Big Tech and automakers are quietly working to rip AM radio out of American cars — and replace it with data-collecting audio systems built by Google, Amazon, and Apple. That’s the warning sounded by former Michigan Congressman Thaddeus McCotter in a new op-ed, and it’s one President Trump has already put squarely in his crosshairs. Trump told radio host Hugh Hewitt that the push to eliminate AM radio is “a very big deal” and that his administration “will be doing something on that.” The reason Trump cares is straightforward: the Big Tech replacement systems are designed to vacuum up drivers’ personal data and sell it to third parties — something AM radio, broadcast freely over the public airwaves, simply cannot do. Killing AM radio isn’t just about audio preferences. It’s about who controls what you hear, and what they collect about you while you’re listening.
The vehicle for stopping this power grab already exists on Capitol Hill. The AM Radio for Every Vehicle Act of 2025 has been introduced in both the House and Senate and has garnered overwhelming bipartisan co-sponsorship — over 315 House members and 61 senators are on board, making it one of the most broadly supported pieces of legislation in Washington today. It has sailed through every committee of jurisdiction with virtually no opposition. And yet, despite a president ready to sign it and the votes to pass it, the bill continues to sit idle.
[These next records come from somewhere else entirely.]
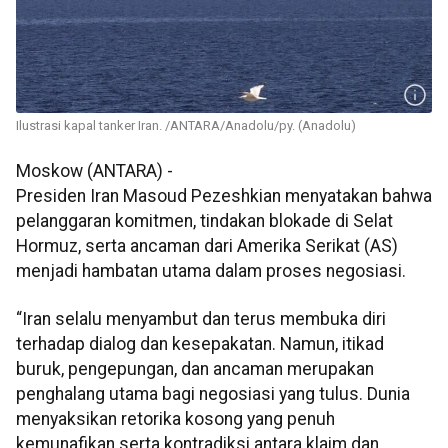
Ilustrasi kapal tanker Iran. /ANTARA/Anadolu/py. (Anadolu)
Moskow (ANTARA) -
Presiden Iran Masoud Pezeshkian menyatakan bahwa
pelanggaran komitmen, tindakan blokade di Selat
Hormuz, serta ancaman dari Amerika Serikat (AS)
menjadi hambatan utama dalam proses negosiasi.
“Iran selalu menyambut dan terus membuka diri
terhadap dialog dan kesepakatan. Namun, itikad
buruk, pengepungan, dan ancaman merupakan
penghalang utama bagi negosiasi yang tulus. Dunia
menyaksikan retorika kosong yang penuh
kemunafikan serta kontradiksi antara klaim dan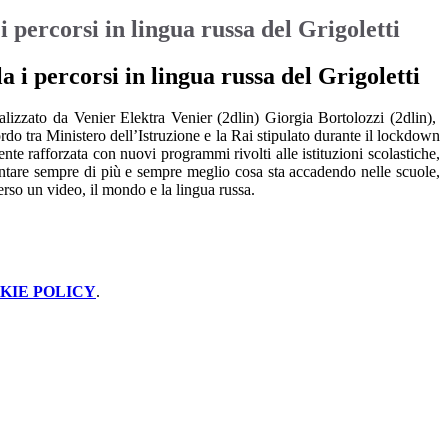
i percorsi in lingua russa del Grigoletti
a i percorsi in lingua russa del Grigoletti
ealizzato da
Venier Elektra Venier (2dlin) Giorgia Bortolozzi (2dlin),
do tra Ministero dell’Istruzione e la Rai stipulato durante il lockdown
rmente rafforzata con nuovi programmi rivolti alle istituzioni scolastiche,
ccontare sempre di più e sempre meglio cosa sta accadendo nelle scuole,
erso un video, il mondo e la lingua russa.
KIE POLICY
.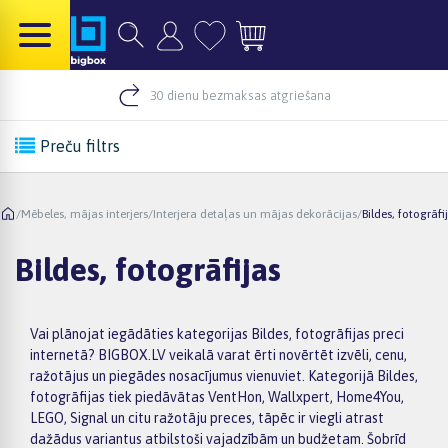
30 dienu bezmaksas atgriešana
Preču filtrs
/
Mēbeles, mājas interjers
/
Interjera detaļas un mājas dekorācijas
/
Bildes, fotogrāfi
Bildes, fotogrāfijas
Vai plānojat iegādāties kategorijas Bildes, fotogrāfijas preci
internetā? BIGBOX.LV veikalā varat ērti novērtēt izvēli, cenu,
ražotājus un piegādes nosacījumus vienuviet. Kategorijā Bildes,
fotogrāfijas tiek piedāvātas VentHon, Wallxpert, Home4You,
LEGO, Signal un citu ražotāju preces, tāpēc ir viegli atrast
dažādus variantus atbilstoši vajadzībām un budžetam. Šobrīd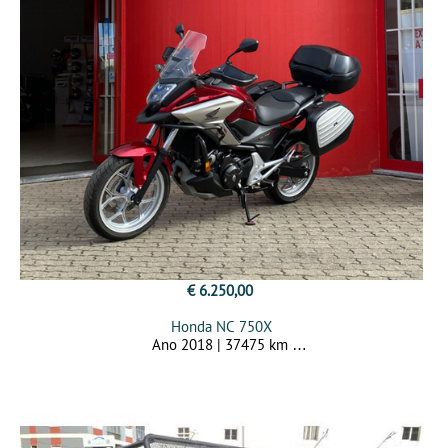
€ 6.250,00
Honda NC 750X
Ano 2018 | 37475 km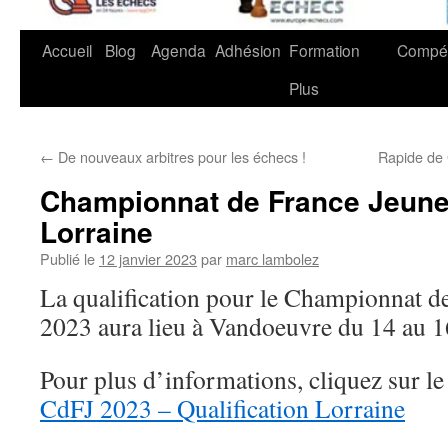
Accueil
Blog
Agenda
Adhésion
Formation
Compét
Plus
←
De nouveaux arbitres pour les échecs !
Rapide de
Championnat de France Jeunes
Lorraine
Publié le
12 janvier 2023
par
marc lambolez
La qualification pour le Championnat d
2023 aura lieu à Vandoeuvre du 14 au 1
Pour plus d’informations, cliquez sur le 
CdFJ 2023 – Qualification Lorraine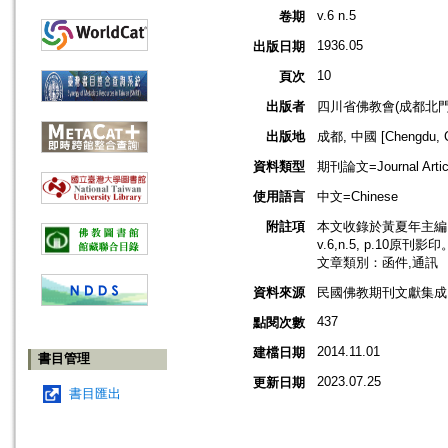
v.6 n.5
卷期
1936.05
出版日期
10
頁次
出版者
四川省佛教會(成都北門
出版地
成都, 中國 [Chengdu, C
資料類型
期刊論文=Journal Artic
使用語言
中文=Chinese
附註項
本文收錄於黃夏年主編，2
v.6,n.5, p.10原刊影印
文章類別：函件,通訊
資料來源
民國佛教期刊文獻集成 v
437
點閱次數
2014.11.01
建檔日期
書目管理
2023.07.25
更新日期
書目匯出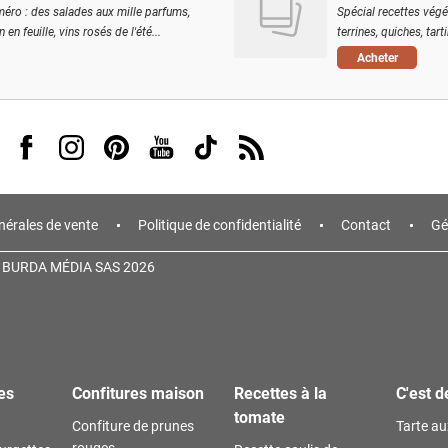
éro : des salades aux mille parfums,
Spécial recettes végé
 en feuille, vins rosés de l'été...
terrines, quiches, tart
Acheter
Visit us on Facebook
Visit us on Instagram
Visit us on Pinterest
Visit us on Youtube
Visit us on Tiktok
Visit us on Rss
nérales de vente
Politique de confidentialité
Contact
Gé
 BURDA MÉDIA SAS 2026
es
Confitures maison
Recettes à la
C'est d
tomate
Confiture de prunes
Tarte a
rouges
McCotter argues this reflects the outsized influence of corporate lobbying over what should be an easy, obvious win for American consumers and public safety alike.
The stakes go far beyond data privacy and consumer choice. AM radio is the backbone of America’s Emergency Alert System, reaching 272 million listeners every week. Seven former FEMA administrators from both parties have urged Congress to safeguard AM radio for exactly this reason — when the power goes out, when cell towers fail, and when the internet goes dark, AM radio keeps broadcasting. America’s adversaries are already working to hack and disrupt digital communications infrastructure. Stripping AM radio out of every new vehicle would be, as McCotter bluntly puts it, a self-inflicted wound of the highest order — one that happens to benefit Google, Amazon, and Apple at the direct expense of American security and privacy.
McCotter is equally pointed about who this bill unites. The AM Radio for Every Vehicle Act is supported by the American Farm Bureau Federation and the National Urban League. It bridges rural and urban listeners, conservatives and liberals, and serves the voices least likely to have powerful lobbying money behind them. This is exactly the kind of rare, practical, genuinely bipartisan legislation that proves Washington can still work for ordinary Americans — if Congress can muster the will to push it across the finish line before corporate interests kill it quietly. Trump has made clear he wants to sign it. The only question is whether Congress will send it to him.